# Single remote for hidden system



## nzlowie (Sep 29, 2012)

Hi guys

Just about to move into a new house, the previous owner has his surround amp and STB in a cupboard away from the location of the TV. He mentioned the receiver controls the remote duties? I've never really had any luck with remote repeaters.
It appears he has one remote for the TV and thats it, no repeater or anything else I can see.

Spoke to him about it and he said I could buy his system..... no thanks, sure I can work something out with a bit of help from the crew. 

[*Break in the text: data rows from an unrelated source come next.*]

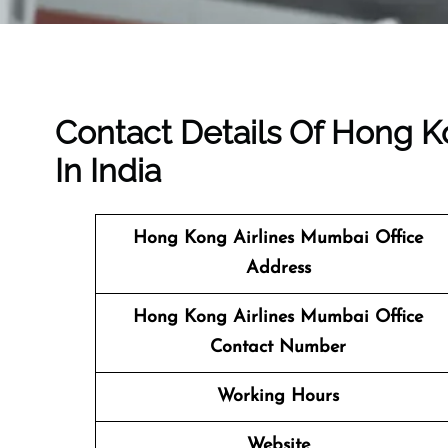
Contact Details Of Hong K
In India
Hong Kong Airlines Mumbai
Office
Address
Hong Kong Airlines Mumbai Office
Contact Number
Working Hours
Website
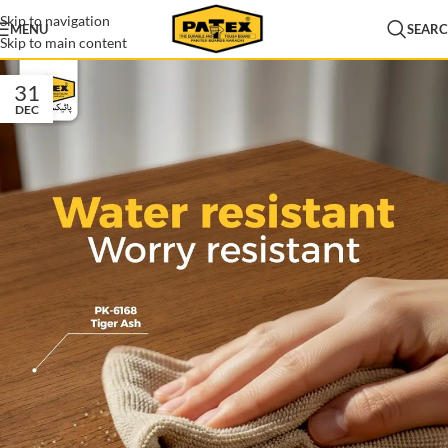
Skip to navigation
MENU
SEAR
Skip to main content
31
DEC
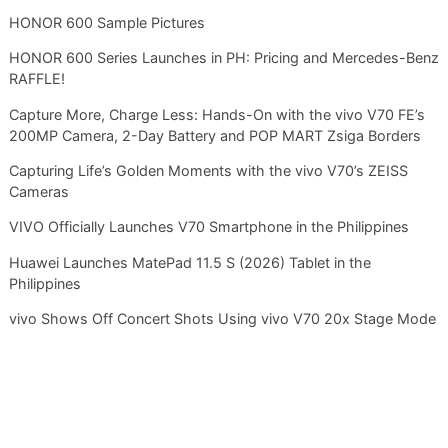
HONOR 600 Sample Pictures
HONOR 600 Series Launches in PH: Pricing and Mercedes-Benz
RAFFLE!
Capture More, Charge Less: Hands-On with the vivo V70 FE’s
200MP Camera, 2-Day Battery and POP MART Zsiga Borders
Capturing Life’s Golden Moments with the vivo V70’s ZEISS
Cameras
VIVO Officially Launches V70 Smartphone in the Philippines
Huawei Launches MatePad 11.5 S (2026) Tablet in the
Philippines
vivo Shows Off Concert Shots Using vivo V70 20x Stage Mode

I'm into 2 channel so not really up to speed with HT.

Cheers Dave


----------



## Wayne A. Pflughaupt (Apr 13, 2006)

If the equipment is located away from the listening position, and / or is in an enclosed cabinet that doesn’t have a glass door, then you will either need an IR repeater system, or equipment that can operate with an RF remote.

Regards,
Wayne A. Pflughaupt


----------



## microware1970 (Jan 29, 2013)

Check out the Logitech Harmony Elite. It has a touchscreen remote that is RF to a hub that is a IR blaster and has incredible reach. It also includes two IR emitters that plug into the hub. You could discretely mount the hub outside the cabinet where it has line-of-sight to the tv (for source and menu control, etc.) and let the emitters do their thing inside the cabinet. Or the other way around if that's more aesthetic in your set up. The nice thing is the hub will also control many home automation devices too like Phillips HUE Bulbs, Samsung smart things hub, etc. I have mine programmed to control even my LED light strips by using the "Learn" function and the original LED remote. A FLIRC allows me to perform simple HTPC functions too - Next, Previous, Play, Pause, etc. Takes some creativity but works well. Battery life is not great, but I keep the charger right on the end table and just store it there every night. Last thing, the vertical charging station is MUCH more robust and makes contact much better than the old horizontal cradles. Those were terrible. Short of getting into the full-blown URC stuff and programming hex codes, this does a great job.


----------